La collaboration entre les chefs d’entreprise, l’Église catholique et les communes locales consiste en premier lieu à connaitre l’histoire de la Guglera.

La pauvreté chronique

C’est Fridolin Meyer, un prêtre du village voisin de Plasselb, qui a décidé de créer une maison pour les pauvres sur le site de la Guglera. Et ce pour répondre à la pauvreté chronique dans la région dans les années 1840. Un consortium de dix citoyens concernés avait déjà acheté la terre pour la réserver à cette fin.

«À l’époque, les gens démunis qui étaient aptes au travail étaient généralement attribués aux fermes comme serviteurs. Mais les jeunes enfants, les infirmes et les personnes âgées avaient nulle part où aller», raconte l’historien local Anton Jungo. La mendicité était endémique dans les communes environnantes et la ville de Fribourg, à 13 km.

Le prêtre idéaliste s’est lancé dans une campagne de collecte de fonds, y compris au travers d’une loterie, et a persuadé les quatre communes environnantes de contribuer au projet. Il a acheté la ferme Guglera au consortium en mars 1851 et se mit à bâtir une grande institution pour y loger 300 personnes.

Les Sœurs d’Ingenbohl avec d’anciens pensionnaires de l’école lors d’une réunion annuelle. Institut St. Joseph Guglera

Malgré ses bonnes intentions, le curé n’a pas réussi à réunir assez d’argent pour réaliser pleinement sa vision.C’est alors qu’entre en scène le Père franciscain Théodose Florentini. Parmi les personnalités les plus marquantes du catholicisme suisse du 19ème siècle, le Père Florentini venait de fonder l’ordre des Sœurs de charité de la Sainte-Croix d’Ingenbohl

Le canton de Fribourg demande en effet à Théodose Florentini de reprendre la Guglera. Quant aux Sœurs d’Ingenbohl, elles acceptent de rejoindre le projet à la condition que la maison soit un orphelinatLien externe.

Jours d’école

Or, au tournant du siècle, il y avait une surabondance d’orphelinats dans la région et l’école de la Guglera avait commencé à accueillir des élèves en mode privé. En peu de temps, les sœurs avaient converti la maison en un pensionnat, l’nstitut Saint-Joseph.
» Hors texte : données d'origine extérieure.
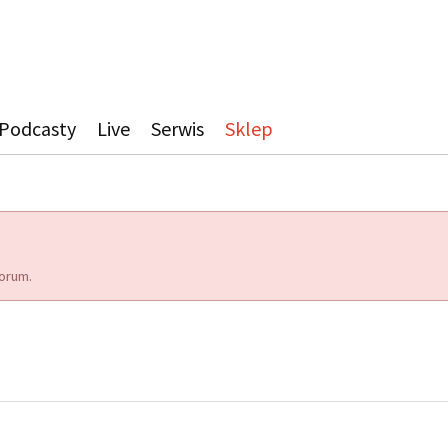
Podcasty
Live
Serwis
Sklep
orum.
«Il y avait très peu de places dans les écoles après le primaire. Les familles qui en avaient les moyens envoyaient leurs garçons et filles à la Guglera où ils recevaient une très bonne éducation bilingue en français et en allemand», détaille Anton Jungo.

Les filles étudiaient l’art du ménage, les langues et la comptabilité. Institut St.Joseph Guglera

Mais la chute des vocations dans la seconde moitié du 20ème siècle a contraint les sœurs à embaucher des enseignants laïcs et l’école est devenue un fardeau plus lourd pour elles. Les Sœurs ont commencé à réduire la voilure de l’école en 2004, en n’ouvrant pas de nouvelles classes.
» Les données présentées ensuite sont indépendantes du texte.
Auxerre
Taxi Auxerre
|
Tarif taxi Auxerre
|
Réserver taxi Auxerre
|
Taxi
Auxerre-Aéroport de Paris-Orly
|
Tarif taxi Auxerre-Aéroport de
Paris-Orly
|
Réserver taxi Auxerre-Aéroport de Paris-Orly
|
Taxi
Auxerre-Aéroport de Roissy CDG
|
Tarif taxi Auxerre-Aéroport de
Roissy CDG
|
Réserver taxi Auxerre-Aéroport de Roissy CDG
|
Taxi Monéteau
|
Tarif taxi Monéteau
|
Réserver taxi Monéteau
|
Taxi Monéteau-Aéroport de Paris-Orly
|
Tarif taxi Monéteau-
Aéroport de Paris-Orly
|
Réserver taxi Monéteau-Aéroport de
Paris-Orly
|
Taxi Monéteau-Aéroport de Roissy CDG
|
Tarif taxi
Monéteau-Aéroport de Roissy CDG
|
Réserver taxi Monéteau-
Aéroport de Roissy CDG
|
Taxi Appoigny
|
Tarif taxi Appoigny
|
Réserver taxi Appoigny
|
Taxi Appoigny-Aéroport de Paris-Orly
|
En 2006 débarquent des acheteurs avec un nouveau projet en tête. Beat Fasnacht et son épouse Gaby Fasnacht-Müller voulaient aider les jeune en surpoids et souffrant de discrimination.

Nouveau départ

Avec fierté, Beat Fasnacht montre les installations, qui comprennent un atelier d’artiste, une bibliothèque et une salle informatique. «J’ai été très influencé par ma première femme qui était obèse. Elle est morte il y a plus de 30 ans, après avoir souffert toute sa vie à cause de son poids.»

Les anciens bâtiments de l’école abriteront les demandeurs d’asile à partir de 2017. swissinfo.ch

Depuis le lancement de son programme, quelque 150 jeunes en ont bénéficié. Et ce pour atteindre un mode de vie sain et démarrer une carrière. Vingt personnes y travaillent, y compris Beat Fasnacht et sa famille qui vivent dans l’institut.

Bien que Beat Fasnacht ait atteint l’âge de la retraite, il veut poursuivre son travail. Et ce en construisant une meilleure institution autonome sur le site. Mais comme toujours, le financement est un problème.

L’annonce de la vente des principaux bâtiments de la Guglera pour en faire un centre pour demandeurs d’asile est arrivée à l’improviste. Beat Fasnacht a été accusé d’être un profiteur lors d’une soirée mouvementée d’information.

Mais Beat Fasnacht a également reçu de nombreux messages de soutien, comme celui de l’historien Anton Jungo: «Il ne fait aucun doute que les demandeurs d’asile sont le nouveau groupe le plus faible dans notre société et ils ont besoin d’être logés quelque part. Les précurseurs du XIXe siècle de Beat Fastnacht seraient d’accord avec lui».